Overriding XML File

robfwauk · April 12, 2011, 8:55am

Hi All,

I have an XML file (normally >3mb). I need to loop through this and override with some new (correct) values.

Here is a row of data:-
<row>
<field name="ID">1</field>
<field name="Type">a</field>
<field name="value1">xxx</field>
<field name="value2">xxxx</field>
....
</row>

I need to loop through every instance of "row" and depending on the type value update the fields below it (inside that row element).

Does anyone have any ideas on how i could update everything in the selected <row> element?

Something like:-

for each row
if type is "a"
row[x] value1 = $newvalue

DGPickett · April 12, 2011, 1:26pm

You could do this in sed, by pulling each whole row into the buffer and then substituting:

sed '
  /<row>/{
    :loop
    /<\/row>/!{
      N
      b loop
     }
    s/\(<field name="Type">a<.*<field name="value1">\)[^<]*</\1'"$newvalue"'</
    t
    s/\(<field name="Type">b<.*<field name="value1">\)[^<]*</\1'"$newvalue2"'</
   }
 ' infile >outfile

You can add in more substitutes s/pattern/new/ and t for each case; the t between substitutes spits the row out if there was a substitute, so it is not scanned for substitutions twice.

This is also pretty xml friendly, not confused by whitespace anywhere in the row.

robfwauk · April 13, 2011, 11:52am

@DGPickett

where you $newvalue i actually need this value to be pulled from another file.

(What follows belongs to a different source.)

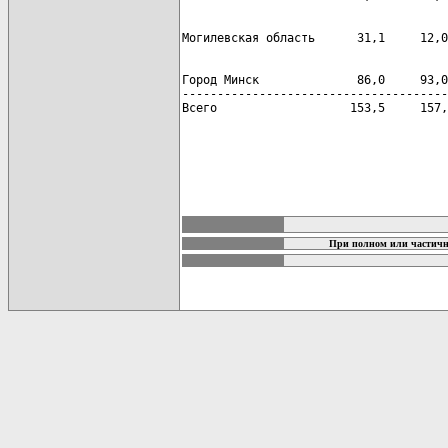
Город Минск              86,0     93,0
--------------------------------------
Всего                   153,5     157,
карта новых документов
При полном или частичн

Basically i have a second file with say 10 rows containing value1, value2 etc. I need (for every row where type is a or b) to update with row[x] data of the second file. Is that also possible with sed?

thanks in advance.

DGPickett · April 13, 2011, 5:06pm

Well, it is a sort of join, but for only 10 or so, generate the sed script from that file, then run it on the other, longer file. You can write the sed substitutes in sed. Note, writing code that writes code makes you no longer a newby, if you succeed.

There might be tools that can interpret both files in SQL and do the join, but cartesian join is slow. UNIX join can do this, too. Sorted merge is nicer, like a many to one sorted join. I wrote a tool for that, like join, but pipe friendly and exploiting knowing file a is always the many side. Google for m1join.c; I think it is in here somewhere.

Finally, some tools like bash, awk have what I call associative arrays, really two column tables so you can look up using a unique key a string, with loading syntax something like: xtable["ardvark"]="First animal." You can load file 2 into such a container and then use it to decide what to substitute. If the shell uses a nice algorythm like hash map or tree, or the set is small, the performance can be good.

Joins - just the start!